PROBLEM TO WORK ON
Scan the listing below. Copy each line that contains "Holidays".

DATA FOR REVIEW
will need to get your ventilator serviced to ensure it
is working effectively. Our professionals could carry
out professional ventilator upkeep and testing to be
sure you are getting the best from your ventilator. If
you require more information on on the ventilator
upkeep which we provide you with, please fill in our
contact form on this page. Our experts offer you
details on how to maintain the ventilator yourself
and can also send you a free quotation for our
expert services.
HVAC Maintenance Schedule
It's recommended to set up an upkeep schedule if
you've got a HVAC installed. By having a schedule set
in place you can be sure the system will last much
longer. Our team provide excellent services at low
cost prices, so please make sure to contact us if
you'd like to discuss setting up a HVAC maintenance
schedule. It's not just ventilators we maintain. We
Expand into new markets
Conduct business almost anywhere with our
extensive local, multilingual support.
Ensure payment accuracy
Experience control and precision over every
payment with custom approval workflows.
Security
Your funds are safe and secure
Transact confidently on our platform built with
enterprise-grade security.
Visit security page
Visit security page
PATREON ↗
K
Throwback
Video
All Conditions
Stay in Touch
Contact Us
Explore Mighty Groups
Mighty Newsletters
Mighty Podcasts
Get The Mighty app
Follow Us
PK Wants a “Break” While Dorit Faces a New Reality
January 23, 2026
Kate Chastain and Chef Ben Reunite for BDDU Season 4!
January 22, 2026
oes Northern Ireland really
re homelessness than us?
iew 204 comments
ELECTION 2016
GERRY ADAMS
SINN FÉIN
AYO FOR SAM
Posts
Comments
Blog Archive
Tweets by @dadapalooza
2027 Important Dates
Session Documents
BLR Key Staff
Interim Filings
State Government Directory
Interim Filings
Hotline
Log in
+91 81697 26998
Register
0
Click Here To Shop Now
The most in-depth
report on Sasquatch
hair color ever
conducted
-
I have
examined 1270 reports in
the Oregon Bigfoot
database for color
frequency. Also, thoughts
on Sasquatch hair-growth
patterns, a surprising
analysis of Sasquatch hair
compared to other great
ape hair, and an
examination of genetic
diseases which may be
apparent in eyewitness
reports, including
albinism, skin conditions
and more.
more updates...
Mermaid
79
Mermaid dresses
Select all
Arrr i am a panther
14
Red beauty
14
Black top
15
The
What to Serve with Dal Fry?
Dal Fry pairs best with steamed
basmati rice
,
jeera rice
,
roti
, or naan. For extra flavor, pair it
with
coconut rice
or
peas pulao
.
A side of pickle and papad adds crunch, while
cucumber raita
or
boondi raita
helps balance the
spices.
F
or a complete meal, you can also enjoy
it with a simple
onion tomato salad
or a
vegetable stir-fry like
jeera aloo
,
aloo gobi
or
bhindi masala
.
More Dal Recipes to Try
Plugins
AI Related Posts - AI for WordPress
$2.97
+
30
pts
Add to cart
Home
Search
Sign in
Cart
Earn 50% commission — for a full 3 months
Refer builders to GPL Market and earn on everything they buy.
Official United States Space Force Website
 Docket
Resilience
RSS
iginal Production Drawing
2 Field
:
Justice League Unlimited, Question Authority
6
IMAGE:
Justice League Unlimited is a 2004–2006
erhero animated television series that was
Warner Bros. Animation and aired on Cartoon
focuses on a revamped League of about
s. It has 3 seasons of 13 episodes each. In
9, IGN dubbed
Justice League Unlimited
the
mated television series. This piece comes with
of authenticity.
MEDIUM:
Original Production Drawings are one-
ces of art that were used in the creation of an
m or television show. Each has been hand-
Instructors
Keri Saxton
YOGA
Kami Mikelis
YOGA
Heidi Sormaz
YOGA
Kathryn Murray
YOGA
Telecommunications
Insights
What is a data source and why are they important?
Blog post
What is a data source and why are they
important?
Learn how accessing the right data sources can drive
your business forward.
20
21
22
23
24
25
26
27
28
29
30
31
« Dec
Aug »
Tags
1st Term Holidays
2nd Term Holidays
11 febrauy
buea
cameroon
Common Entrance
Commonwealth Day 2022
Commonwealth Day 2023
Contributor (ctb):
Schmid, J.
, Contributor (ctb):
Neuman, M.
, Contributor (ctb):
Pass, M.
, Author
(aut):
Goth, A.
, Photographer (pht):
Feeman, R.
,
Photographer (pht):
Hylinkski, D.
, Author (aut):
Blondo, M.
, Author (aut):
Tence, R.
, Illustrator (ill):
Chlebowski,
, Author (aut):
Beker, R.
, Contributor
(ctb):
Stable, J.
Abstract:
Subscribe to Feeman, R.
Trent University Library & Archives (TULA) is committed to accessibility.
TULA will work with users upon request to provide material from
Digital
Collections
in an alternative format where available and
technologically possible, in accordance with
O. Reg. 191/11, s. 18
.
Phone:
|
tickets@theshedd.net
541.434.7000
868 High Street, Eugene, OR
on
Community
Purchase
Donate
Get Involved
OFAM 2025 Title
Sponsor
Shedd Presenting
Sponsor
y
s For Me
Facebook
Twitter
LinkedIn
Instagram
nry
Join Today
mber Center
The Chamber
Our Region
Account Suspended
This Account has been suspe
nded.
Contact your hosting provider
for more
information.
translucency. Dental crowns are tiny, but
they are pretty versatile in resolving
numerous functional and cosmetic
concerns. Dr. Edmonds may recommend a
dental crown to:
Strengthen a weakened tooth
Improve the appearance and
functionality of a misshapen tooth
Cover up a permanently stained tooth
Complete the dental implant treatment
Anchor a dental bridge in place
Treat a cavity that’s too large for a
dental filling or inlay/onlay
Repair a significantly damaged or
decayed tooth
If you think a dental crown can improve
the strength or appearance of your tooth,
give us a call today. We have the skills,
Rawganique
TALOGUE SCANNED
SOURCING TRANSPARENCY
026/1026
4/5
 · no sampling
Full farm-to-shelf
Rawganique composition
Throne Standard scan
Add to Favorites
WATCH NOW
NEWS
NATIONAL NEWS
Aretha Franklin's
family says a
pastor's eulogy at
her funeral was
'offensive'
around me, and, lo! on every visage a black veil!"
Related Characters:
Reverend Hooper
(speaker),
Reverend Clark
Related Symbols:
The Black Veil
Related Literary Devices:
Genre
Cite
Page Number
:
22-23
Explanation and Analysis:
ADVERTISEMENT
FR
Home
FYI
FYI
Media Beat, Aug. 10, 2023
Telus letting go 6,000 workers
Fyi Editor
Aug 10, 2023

YOUR SOLUTION
1st Term Holidays
2nd Term Holidays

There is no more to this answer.